■ Problem to work on ■
Within the listing below, filter for "dropzone" and copy every matching line.

■ The data ■
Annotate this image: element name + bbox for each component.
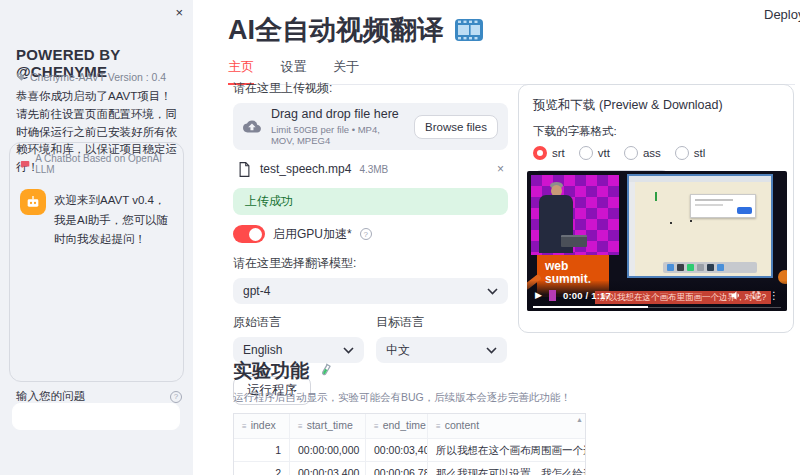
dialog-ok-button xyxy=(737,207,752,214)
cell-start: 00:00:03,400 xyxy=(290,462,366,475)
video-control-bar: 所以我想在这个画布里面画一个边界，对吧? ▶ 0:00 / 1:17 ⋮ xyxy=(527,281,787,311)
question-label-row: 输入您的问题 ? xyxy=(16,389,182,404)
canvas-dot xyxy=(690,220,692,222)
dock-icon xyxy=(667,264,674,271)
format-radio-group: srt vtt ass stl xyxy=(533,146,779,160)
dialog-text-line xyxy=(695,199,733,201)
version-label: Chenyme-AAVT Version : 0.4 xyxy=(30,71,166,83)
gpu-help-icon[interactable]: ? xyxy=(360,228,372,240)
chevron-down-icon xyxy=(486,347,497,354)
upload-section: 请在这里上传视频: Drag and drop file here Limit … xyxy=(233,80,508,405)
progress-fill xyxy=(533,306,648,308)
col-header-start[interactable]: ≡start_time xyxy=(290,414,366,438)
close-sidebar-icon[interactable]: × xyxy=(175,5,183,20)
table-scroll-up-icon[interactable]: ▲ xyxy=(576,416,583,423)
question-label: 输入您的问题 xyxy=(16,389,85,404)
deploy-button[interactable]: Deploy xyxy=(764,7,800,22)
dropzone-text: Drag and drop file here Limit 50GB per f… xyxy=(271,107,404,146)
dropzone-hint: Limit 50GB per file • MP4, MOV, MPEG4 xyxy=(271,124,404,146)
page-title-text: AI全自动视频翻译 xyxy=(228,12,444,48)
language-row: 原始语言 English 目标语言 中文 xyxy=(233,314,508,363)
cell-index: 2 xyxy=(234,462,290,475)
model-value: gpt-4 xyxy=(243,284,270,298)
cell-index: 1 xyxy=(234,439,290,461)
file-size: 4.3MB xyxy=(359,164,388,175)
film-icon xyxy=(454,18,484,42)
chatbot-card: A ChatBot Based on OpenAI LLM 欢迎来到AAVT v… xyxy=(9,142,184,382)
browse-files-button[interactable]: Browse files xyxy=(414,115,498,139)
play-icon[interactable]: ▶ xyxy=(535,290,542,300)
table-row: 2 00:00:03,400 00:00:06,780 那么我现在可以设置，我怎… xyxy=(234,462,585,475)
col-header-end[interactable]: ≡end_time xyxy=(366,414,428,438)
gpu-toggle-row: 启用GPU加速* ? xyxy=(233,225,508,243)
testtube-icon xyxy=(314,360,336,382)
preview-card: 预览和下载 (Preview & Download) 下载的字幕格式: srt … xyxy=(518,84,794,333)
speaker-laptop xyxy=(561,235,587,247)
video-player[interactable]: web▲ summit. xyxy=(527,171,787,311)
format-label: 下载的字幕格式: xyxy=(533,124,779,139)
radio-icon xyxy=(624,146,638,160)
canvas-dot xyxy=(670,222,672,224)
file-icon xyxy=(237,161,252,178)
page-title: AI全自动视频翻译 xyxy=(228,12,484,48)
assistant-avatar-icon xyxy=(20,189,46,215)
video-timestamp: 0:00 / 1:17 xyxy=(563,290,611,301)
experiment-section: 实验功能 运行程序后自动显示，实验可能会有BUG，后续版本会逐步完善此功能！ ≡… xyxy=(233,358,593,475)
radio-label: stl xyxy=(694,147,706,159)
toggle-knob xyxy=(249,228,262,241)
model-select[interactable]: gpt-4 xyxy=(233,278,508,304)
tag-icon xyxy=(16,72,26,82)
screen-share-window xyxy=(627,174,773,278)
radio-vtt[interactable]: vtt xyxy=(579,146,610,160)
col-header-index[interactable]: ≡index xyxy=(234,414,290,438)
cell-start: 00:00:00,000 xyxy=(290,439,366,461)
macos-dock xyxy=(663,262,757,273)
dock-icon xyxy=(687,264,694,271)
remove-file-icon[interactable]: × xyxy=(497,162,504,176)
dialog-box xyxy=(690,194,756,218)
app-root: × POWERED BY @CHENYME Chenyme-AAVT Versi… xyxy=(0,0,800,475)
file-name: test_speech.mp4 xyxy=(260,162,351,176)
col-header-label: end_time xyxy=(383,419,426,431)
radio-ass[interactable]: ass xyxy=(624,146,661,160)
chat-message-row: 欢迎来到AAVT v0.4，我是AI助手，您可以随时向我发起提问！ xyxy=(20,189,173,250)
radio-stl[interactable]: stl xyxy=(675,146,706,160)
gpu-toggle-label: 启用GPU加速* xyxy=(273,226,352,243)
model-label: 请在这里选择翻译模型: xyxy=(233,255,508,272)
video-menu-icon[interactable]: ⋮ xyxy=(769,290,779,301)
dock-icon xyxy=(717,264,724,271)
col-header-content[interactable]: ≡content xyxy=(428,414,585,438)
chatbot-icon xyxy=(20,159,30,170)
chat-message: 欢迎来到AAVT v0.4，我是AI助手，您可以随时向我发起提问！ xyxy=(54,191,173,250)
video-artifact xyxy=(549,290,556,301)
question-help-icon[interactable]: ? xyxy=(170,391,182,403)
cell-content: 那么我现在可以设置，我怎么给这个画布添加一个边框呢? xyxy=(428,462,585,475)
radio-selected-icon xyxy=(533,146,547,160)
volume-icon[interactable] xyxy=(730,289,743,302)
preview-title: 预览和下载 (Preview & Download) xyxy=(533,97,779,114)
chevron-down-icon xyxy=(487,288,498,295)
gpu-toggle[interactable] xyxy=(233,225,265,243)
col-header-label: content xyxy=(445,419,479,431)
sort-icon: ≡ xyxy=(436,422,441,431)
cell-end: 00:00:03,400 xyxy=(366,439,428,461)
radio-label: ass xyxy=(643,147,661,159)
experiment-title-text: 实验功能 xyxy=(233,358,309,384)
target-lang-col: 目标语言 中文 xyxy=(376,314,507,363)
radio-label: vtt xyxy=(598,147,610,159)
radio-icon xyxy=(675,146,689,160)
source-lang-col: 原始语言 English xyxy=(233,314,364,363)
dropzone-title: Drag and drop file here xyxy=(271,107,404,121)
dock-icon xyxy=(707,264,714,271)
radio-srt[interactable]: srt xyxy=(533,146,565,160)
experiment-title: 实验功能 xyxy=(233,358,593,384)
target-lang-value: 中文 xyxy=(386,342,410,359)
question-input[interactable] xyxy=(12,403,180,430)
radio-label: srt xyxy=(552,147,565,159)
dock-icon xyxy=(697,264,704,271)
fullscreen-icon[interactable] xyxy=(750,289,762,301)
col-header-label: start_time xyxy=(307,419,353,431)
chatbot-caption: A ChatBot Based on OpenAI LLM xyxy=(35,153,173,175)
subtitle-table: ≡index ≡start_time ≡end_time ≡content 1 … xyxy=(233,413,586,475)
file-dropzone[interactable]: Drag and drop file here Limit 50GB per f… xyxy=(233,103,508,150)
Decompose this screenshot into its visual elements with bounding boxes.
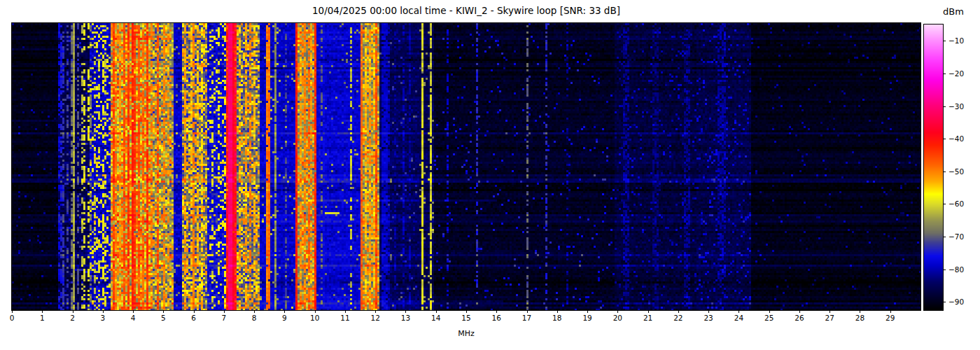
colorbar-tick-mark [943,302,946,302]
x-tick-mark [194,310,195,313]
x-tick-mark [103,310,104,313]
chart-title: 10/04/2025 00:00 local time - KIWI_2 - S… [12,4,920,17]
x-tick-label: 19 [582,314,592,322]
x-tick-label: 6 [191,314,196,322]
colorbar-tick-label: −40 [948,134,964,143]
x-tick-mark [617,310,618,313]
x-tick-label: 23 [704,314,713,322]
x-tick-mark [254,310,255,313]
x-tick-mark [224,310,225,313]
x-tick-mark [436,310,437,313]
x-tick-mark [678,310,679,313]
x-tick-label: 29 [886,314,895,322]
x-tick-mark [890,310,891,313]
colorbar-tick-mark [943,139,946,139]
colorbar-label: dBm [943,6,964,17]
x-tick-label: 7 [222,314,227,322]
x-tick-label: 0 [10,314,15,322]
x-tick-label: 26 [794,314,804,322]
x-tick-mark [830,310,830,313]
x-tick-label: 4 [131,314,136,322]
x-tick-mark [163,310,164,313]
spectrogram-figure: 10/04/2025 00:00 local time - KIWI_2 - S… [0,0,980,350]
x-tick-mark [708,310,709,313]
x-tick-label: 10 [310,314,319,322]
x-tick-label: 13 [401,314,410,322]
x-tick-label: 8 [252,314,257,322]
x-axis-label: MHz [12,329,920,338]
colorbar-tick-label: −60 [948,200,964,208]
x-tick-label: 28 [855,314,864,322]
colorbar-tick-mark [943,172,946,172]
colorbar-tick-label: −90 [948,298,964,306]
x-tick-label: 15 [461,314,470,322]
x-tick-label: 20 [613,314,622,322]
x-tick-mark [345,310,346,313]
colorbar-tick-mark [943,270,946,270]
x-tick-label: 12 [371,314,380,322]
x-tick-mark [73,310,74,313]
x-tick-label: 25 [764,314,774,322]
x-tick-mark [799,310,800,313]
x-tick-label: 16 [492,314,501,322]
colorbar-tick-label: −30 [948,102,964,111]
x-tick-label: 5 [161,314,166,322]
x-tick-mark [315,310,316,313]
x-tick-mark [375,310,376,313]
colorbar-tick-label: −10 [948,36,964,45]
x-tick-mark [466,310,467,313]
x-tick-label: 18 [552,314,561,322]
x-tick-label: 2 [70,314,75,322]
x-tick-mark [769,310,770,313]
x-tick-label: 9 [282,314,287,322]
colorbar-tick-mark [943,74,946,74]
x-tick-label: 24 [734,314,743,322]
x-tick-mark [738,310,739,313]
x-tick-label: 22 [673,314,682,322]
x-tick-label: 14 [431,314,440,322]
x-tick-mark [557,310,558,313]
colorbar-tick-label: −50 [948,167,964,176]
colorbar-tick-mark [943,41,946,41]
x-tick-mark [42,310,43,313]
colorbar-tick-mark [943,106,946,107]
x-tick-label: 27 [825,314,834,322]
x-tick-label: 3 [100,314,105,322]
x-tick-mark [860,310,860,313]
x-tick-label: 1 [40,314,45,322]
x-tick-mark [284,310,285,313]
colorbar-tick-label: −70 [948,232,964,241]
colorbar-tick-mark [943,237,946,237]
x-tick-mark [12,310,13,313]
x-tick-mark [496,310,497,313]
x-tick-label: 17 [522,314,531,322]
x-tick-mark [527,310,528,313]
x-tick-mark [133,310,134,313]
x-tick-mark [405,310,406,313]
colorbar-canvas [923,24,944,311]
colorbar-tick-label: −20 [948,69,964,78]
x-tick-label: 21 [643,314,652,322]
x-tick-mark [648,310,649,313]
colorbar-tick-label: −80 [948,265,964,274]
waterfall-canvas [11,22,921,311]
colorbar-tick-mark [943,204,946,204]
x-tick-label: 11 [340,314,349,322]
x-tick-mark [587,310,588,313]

■ Task result ■
dropzone-text: Drag and drop file here Limit 50GB per f… xyxy=(271,107,404,146)
dropzone-hint: Limit 50GB per file • MP4, MOV, MPEG4 xyxy=(271,124,404,146)
dropzone-title: Drag and drop file here xyxy=(271,107,404,121)
file-dropzone[interactable]: Drag and drop file here Limit 50GB per f… xyxy=(233,103,508,150)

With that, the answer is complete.